The architecture will largely mimic an existing application our group has been involved in called MRIQC
(Code, Documentation and the Mongo database Web API are publicly available.)
Much of the apps functionality has been previously implemented in a series of small scripts available in this github repository: https://github.com/nimh-dsst/sharestats-leo-bsc
- Docker: The application will be containerized using Docker, ensuring consistency across different computing environments and facilitating easy distribution and deployment.
- ScienceBeam Parser: Available at https://github.com/elifesciences/sciencebeam-parser
- rtransparent Tool: A tool that will be integrated into the application workflow for analyzing XML data. A docker container for rtransparent is available here
- oddpub: https://github.com/quest-bih/oddpub
- R
- GitHub Repository: The application's source code and documentation will be maintained in the GitHub repository at https://github.com/nimh-dsst/OpenSciMetrics.
- Although some of the tools used in OSM are written in R, it will be written entirely in Python
- The app will be documented using readthedocs, similar to MRIQC.
- Semantic Versioning: The application will adhere to semantic versioning to manage versions of the software effectively.
- Unit Tests: Will cover individual components and functions.

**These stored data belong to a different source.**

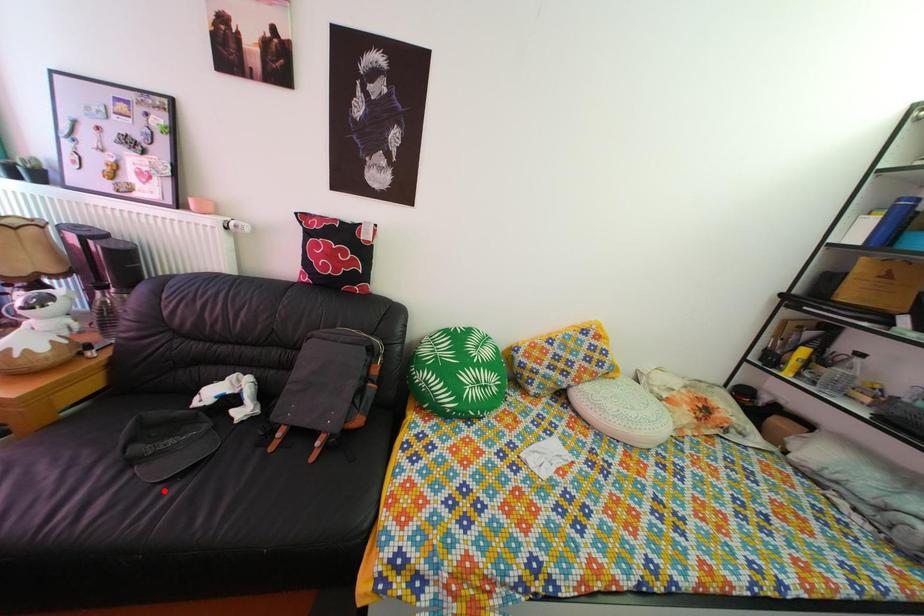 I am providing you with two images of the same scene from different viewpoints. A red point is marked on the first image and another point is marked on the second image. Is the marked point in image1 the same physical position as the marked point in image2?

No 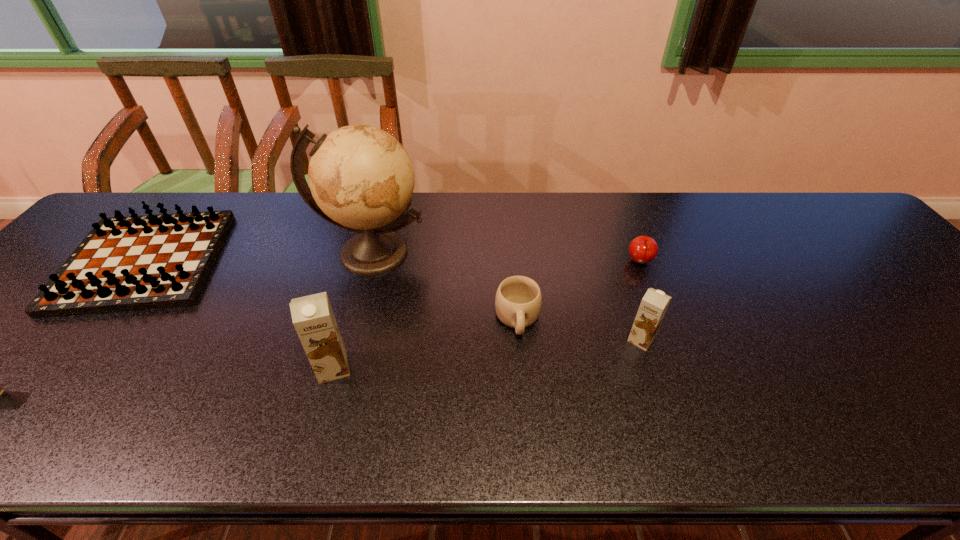 Considering the uniform spacing of chocolate milks, where should an additional chocolate milk be positioned on the right? Please locate a free spot. Please provide its 2D coordinates. Your answer should be formatted as a tuple, i.e. [(x, y)], where the tuple contains the x and y coordinates of a point satisfying the conditions above.

[(918, 314)] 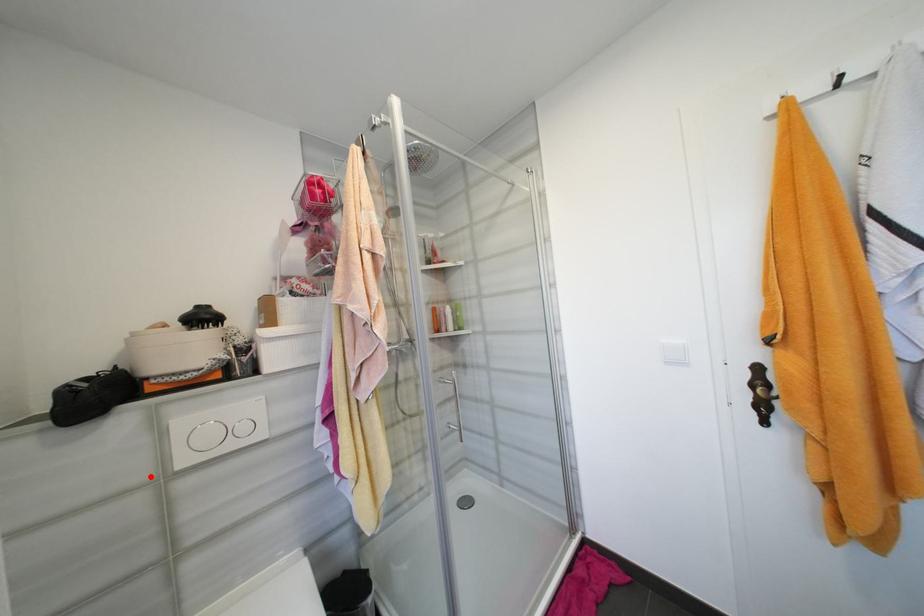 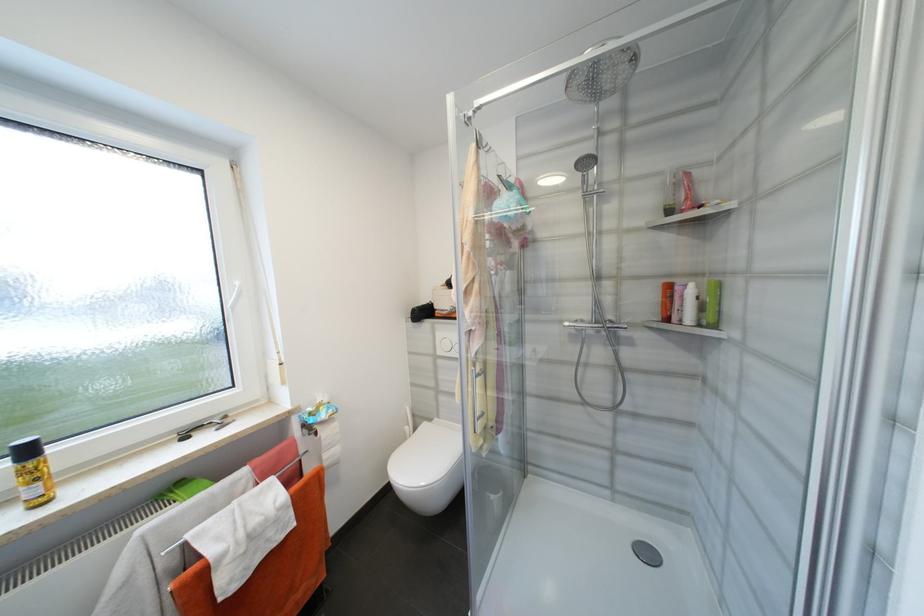 Where in the second image is the point corresponding to the highlighted location from the first image?

(436, 352) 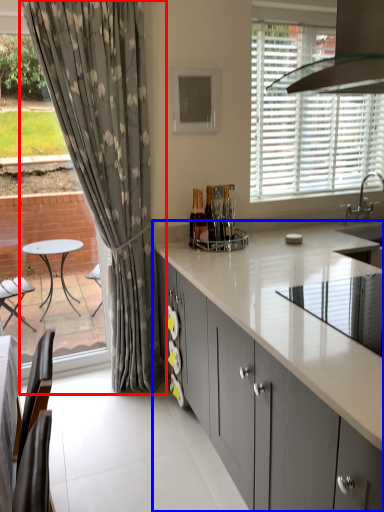 Question: Which of the following is the closest to the observer, curtain (highlighted by a red box) or cabinetry (highlighted by a blue box)?

Choices:
 (A) curtain
 (B) cabinetry

Answer: (B) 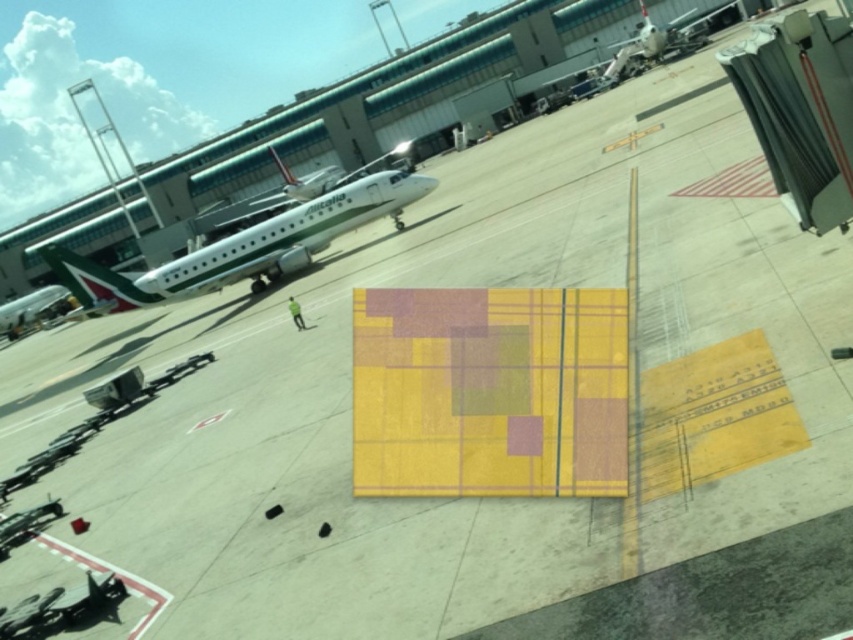 Can you confirm if white glossy airplane at upper center is shorter than metallic silver airplane at left?

Incorrect, white glossy airplane at upper center's height does not fall short of metallic silver airplane at left's.

Does white glossy airplane at upper center lie behind metallic silver airplane at left?

No.

Is point (248, 257) closer to camera compared to point (42, 305)?

Yes, point (248, 257) is closer to viewer.

You are a GUI agent. You are given a task and a screenshot of the screen. Output one action in this format:
    pyautogui.click(x=<x>, y=<y>)
    Task: Click on the white glossy airplane at upper center
    This screenshot has width=853, height=640.
    Given the screenshot: What is the action you would take?
    pyautogui.click(x=241, y=248)

Does point (189, 260) come behind point (685, 52)?

No, it is in front of (685, 52).

Does white glossy airplane at upper center have a lesser width compared to white glossy airplane at upper right?

In fact, white glossy airplane at upper center might be wider than white glossy airplane at upper right.

In order to click on white glossy airplane at upper center in this screenshot , I will do `click(241, 248)`.

At what (x,y) coordinates should I click in order to perform the action: click on white glossy airplane at upper center. Please return your answer as a coordinate pair (x, y). Looking at the image, I should click on (241, 248).

Who is lower down, white glossy airplane at upper right or metallic silver airplane at left?

Positioned lower is metallic silver airplane at left.

Is point (631, 45) behind point (44, 301)?

Yes, point (631, 45) is behind point (44, 301).

This screenshot has width=853, height=640. Identify the location of white glossy airplane at upper right. (659, 42). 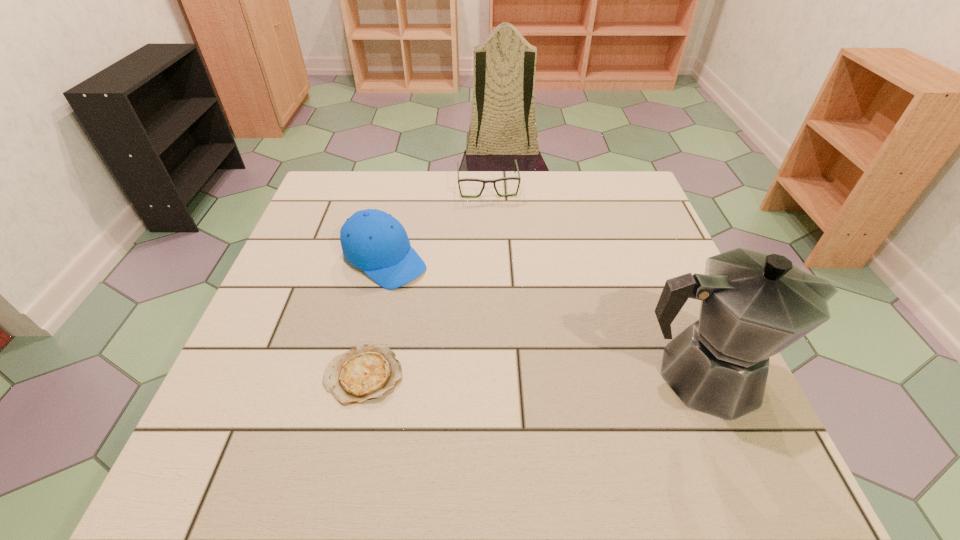 I want to click on vacant space at the far edge of the desktop, so click(534, 215).

Find the location of a particular element. Image resolution: width=960 pixels, height=540 pixels. vacant space at the near edge of the desktop is located at coordinates (606, 428).

Find the location of a particular element. Image resolution: width=960 pixels, height=540 pixels. vacant point at the left edge is located at coordinates (283, 269).

Image resolution: width=960 pixels, height=540 pixels. Identify the location of free space at the right edge of the desktop. (642, 232).

Identify the location of vacant region at the far left corner of the desktop. The width and height of the screenshot is (960, 540). (333, 174).

In order to click on vacant space at the far right corner of the desktop in this screenshot , I will do `click(596, 205)`.

At what (x,y) coordinates should I click in order to perform the action: click on free space between the shortest object and the third shortest object. Please return your answer as a coordinate pair (x, y). The width and height of the screenshot is (960, 540). Looking at the image, I should click on (374, 317).

Locate an element on the screen. Image resolution: width=960 pixels, height=540 pixels. free spot between the third nearest object and the coffeepot is located at coordinates (543, 317).

Find the location of `vacant area that lies between the tallest object and the farthest object`. vacant area that lies between the tallest object and the farthest object is located at coordinates (595, 281).

Find the location of a particular element. The height and width of the screenshot is (540, 960). vacant area between the quiche and the third nearest object is located at coordinates (374, 317). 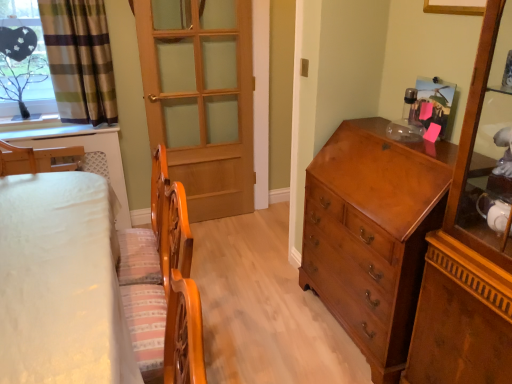 Question: Is clear glass tree at upper left looking in the opposite direction of wooden door at center?

Choices:
 (A) no
 (B) yes

Answer: (A)

Question: From a real-world perspective, is clear glass tree at upper left under wooden door at center?

Choices:
 (A) yes
 (B) no

Answer: (B)

Question: From the image's perspective, is clear glass tree at upper left under wooden door at center?

Choices:
 (A) yes
 (B) no

Answer: (B)

Question: Is the position of clear glass tree at upper left less distant than that of wooden door at center?

Choices:
 (A) yes
 (B) no

Answer: (A)

Question: Is clear glass tree at upper left oriented towards wooden door at center?

Choices:
 (A) yes
 (B) no

Answer: (B)

Question: Considering the relative sizes of clear glass tree at upper left and wooden door at center in the image provided, is clear glass tree at upper left wider than wooden door at center?

Choices:
 (A) yes
 (B) no

Answer: (A)

Question: Is green plaid fabric at upper left taller than shiny brown wooden chest of drawers at right?

Choices:
 (A) yes
 (B) no

Answer: (B)

Question: From the image's perspective, would you say green plaid fabric at upper left is shown under shiny brown wooden chest of drawers at right?

Choices:
 (A) yes
 (B) no

Answer: (B)

Question: Is the depth of green plaid fabric at upper left greater than that of shiny brown wooden chest of drawers at right?

Choices:
 (A) no
 (B) yes

Answer: (B)

Question: Is green plaid fabric at upper left thinner than shiny brown wooden chest of drawers at right?

Choices:
 (A) no
 (B) yes

Answer: (B)

Question: Considering the relative sizes of green plaid fabric at upper left and shiny brown wooden chest of drawers at right in the image provided, is green plaid fabric at upper left bigger than shiny brown wooden chest of drawers at right?

Choices:
 (A) yes
 (B) no

Answer: (B)

Question: Is green plaid fabric at upper left facing away from shiny brown wooden chest of drawers at right?

Choices:
 (A) yes
 (B) no

Answer: (B)

Question: Can you confirm if white fabric bed at left is positioned to the left of clear glass tree at upper left?

Choices:
 (A) no
 (B) yes

Answer: (A)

- Integration Tests: To ensure that the components work together as expected.
- Continuous Integration: Automated tests will run for every commit and pull request using GitHub Actions.
- Docker Hub: The Docker image will be available on Docker Hub for easy retrieval and deployment.
- Automated Build: Automated Docker builds will be set up to ensure that the latest version is always available for deployment.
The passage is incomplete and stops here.